If you are unaware of its existence, how are you supposed to take the appropriate action? After all, weak cloud security can expose users and providers to all kinds of cybersecurity threats. Some common cloud security threats include:

• Cloud-based infrastructure risks, including incompatible legacy computing platforms and outages to third-party data storage services.
• Internal threats due to human error, for example, misconfigured user access controls.
• External threats caused almost exclusively by malicious actors, such as malware, phishing, and DDoS attacks.
• The biggest risk posed by the cloud is that there is no perimeter. Traditional cybersecurity focused on protecting the perimeter, but cloud environments are highly connected, which means insecure application programming interfaces (APIs) and account hijackings can pose real problems.

Interconnection also poses problems for networks. Malicious actors often access with compromised or weak credentials. Once a hacker gains access to a network, he can easily spread and use the cloud's poorly protected interfaces to locate information in different databases and nodes.

Storage of data by third parties and access via the Internet also pose their own threats. If, for any reason, these services are interrupted, access to data may be lost. For example, an outage in the telephone network could mean that access to the cloud would not be possible at an essential time.

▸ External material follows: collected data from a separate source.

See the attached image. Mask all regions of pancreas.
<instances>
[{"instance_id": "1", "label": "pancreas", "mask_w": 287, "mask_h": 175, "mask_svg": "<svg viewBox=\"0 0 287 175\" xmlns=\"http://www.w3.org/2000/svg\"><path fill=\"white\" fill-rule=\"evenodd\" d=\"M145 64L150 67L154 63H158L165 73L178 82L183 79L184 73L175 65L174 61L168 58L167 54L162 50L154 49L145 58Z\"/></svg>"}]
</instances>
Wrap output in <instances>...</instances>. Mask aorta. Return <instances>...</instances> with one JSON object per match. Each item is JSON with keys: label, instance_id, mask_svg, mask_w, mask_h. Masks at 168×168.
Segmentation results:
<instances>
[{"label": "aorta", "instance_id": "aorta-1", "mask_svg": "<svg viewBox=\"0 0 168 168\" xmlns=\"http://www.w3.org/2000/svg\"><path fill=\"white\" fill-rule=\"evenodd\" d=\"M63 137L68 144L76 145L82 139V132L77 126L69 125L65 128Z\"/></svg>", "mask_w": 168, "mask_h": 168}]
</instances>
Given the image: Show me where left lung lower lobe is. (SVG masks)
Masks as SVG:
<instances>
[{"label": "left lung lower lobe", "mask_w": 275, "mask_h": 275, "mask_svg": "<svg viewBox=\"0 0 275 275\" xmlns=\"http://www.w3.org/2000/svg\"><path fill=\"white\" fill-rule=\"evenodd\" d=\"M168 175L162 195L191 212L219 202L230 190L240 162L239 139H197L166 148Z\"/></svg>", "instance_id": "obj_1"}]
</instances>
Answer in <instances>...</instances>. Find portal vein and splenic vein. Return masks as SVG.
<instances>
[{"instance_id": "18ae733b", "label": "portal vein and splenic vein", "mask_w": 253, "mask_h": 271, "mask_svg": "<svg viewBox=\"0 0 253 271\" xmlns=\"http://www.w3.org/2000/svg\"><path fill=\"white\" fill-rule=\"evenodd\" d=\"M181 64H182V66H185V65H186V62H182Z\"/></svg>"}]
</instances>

Security Best Practices for Cloud Customers

Cloud customers must institute various measures to protect both cloud-based applications and data and mitigate security risks. Common cloud security best practices include:

• Protect the management console in the cloud. All cloud providers provide management consoles for managing accounts, configuring services, troubleshooting, and monitoring usage and billing.
  
• Protect virtual infrastructure. Virtual servers, data stores, containers, and other cloud resources are also a common target for cybercriminals.
  
• Protect API SSH keys. Cloud applications often call APIs to stop or start servers, instantiate containers, or make other changes to the environment.
  
• Secure DevOps management consoles and tools. Most DevOps organizations rely on a number of CI/CD tools to develop and deploy applications in the cloud.
  
• Protect code from DevOps processes. Attackers can also try to exploit vulnerabilities in cloud applications throughout the development and delivery process.
  
• Protect admin accounts for SaaS applications. Each SaaS offering includes a management console to manage users and services.

Cloud compliance

Businesses must observe various laws, regulations, and contracts. When you put your data and services in someone else's possession, the audits required to confirm compliance can become more complicated.

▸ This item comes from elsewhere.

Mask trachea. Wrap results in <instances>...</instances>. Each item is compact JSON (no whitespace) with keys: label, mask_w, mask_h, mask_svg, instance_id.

Ask yourself: “What worries me the most?”

This will help you determine what questions to ask your cloud provider. From a legal point of view, organizations must comply with:

• EU GDPR (European Union General Data Protection Regulation),
• SOX (Sarbanes-Oxley - US financial data protection),
• HIPAA (Health Information Portability and Accountability Act - US healthcare),
• PCI-DSS (Payment Card Industry - Data Security Standard),
• Among other regulations, laws locally.

Once the subject of compliance is identified, several actions can be taken, one of which is auditing. This should be conducted using a standardized approach and proven methodology, such as Accountants' SSAE 18 (Statement of Standards on Attestation Agreements, No. 18.)